Illiquid Investments

Most investments purchased by customers can be easily sold with just a phone call. Stocks, bonds and mutual funds trade on transparent exchanges where brokerage firms are obligated to get the best price for their customers.

But some investments don’t trade on an exchange, leaving investors at the mercy of the companies’ redemption program, or third party auction houses.

Over the past ten years many advisors pitched non traded real estate investment trusts, or REITs, promissory note type investments, oil and gas private placements, equipment leasing deals and a variety of other non-traded, illiquid investments. These were often described as income generating investments, not subject to stock market risk.

These private placement investments typically have a two – five year holding periods, during which time they will be illiquid. Oftentimes there is a representation that when the company goes public or refinances, it will buy back the shares, at which time the investor will be able to sell the investment for a substantial profit.

Illiquid investments like these are typically used by small startup companies to raise cash. It is not uncommon for investors to be offered interest payments substantially higher than existing market rates. Which begs the question; why would the company pay higher than market rates instead of using traditional bank financing? Is it because of some fundamental flaw with the business plan? Or does the investment entail significant risk?

Particular care should be taken when considering investing in illiquid investments. Be sure to review the private placement memorandum in detail, including the financial projections and the source of funds that the company will use to repay investors. Many of these deals crumble under the scrutiny of this kind of investigation. Ten minutes of numbers crunching could save you years of worry and aggravation.


The Law Office of David Liebrader practices exclusively in the field of investment loss recovery and our securities attorneys have successfully resolved over 1000 investment loss cases over the past 20 years. Recoveries for clients top $40 million.

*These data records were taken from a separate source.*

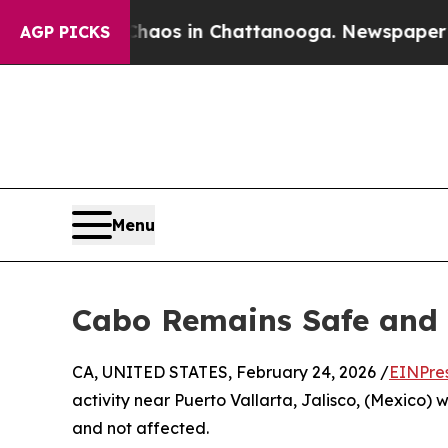
llapse
Chaos in Chattanooga. Newspaper Owner C
AGP PICKS
Menu
Cabo Remains Safe and 
CA, UNITED STATES, February 24, 2026 /
EINPre
activity near Puerto Vallarta, Jalisco, (Mexico) 
and not affected.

The types of claims we have successfully handled include those involving unsuitable investments (suitability claims), excessive trading or “churning”, misrepresentations and omissions, unauthorized trading, over-concentration of illiquid or overly risky investments, pump and dump scams involving “penny stocks”, direct participation programs (private placements) involving real estate investment trusts (REITS), oil and gas exploration programs, leasing equipment deals and receivable financing, promissory notes whether sold through a broker dealer or as part of the outside business activities of a registered representative, ponzi scheme losses, failure on the part of the broker dealer to perform due diligence, state securities law (blue sky) violations and failure to supervise.

Investment losses can be recovered through a process known as FINRA arbitration. FINRA regulates broker dealers that sell investments, and provides an arbitration forum to resolve investor disputes. Investors can pursue claims against their brokerage firms in the FINRA arbitration forum. Common claims in the forum are those for suitability, breach of fiduciary duty, misrepresentations and omissions, negligence, violation of FINRA rules, state and federal securities laws violations, elder abuse, breach of contract and failure to supervise. On average, the recovery process takes approximately a year, from start to finish.

FINRA’s rules require that all investment recommendations made by licensed financial advisors be suitable in light of a customer’s needs, objectives and risk tolerance. In addition, all registered representatives are required to be properly supervised, with periodic inspections and reviews by qualified supervisors, whose job it is to vigorously investigate suspicions of wrongdoing (red flags).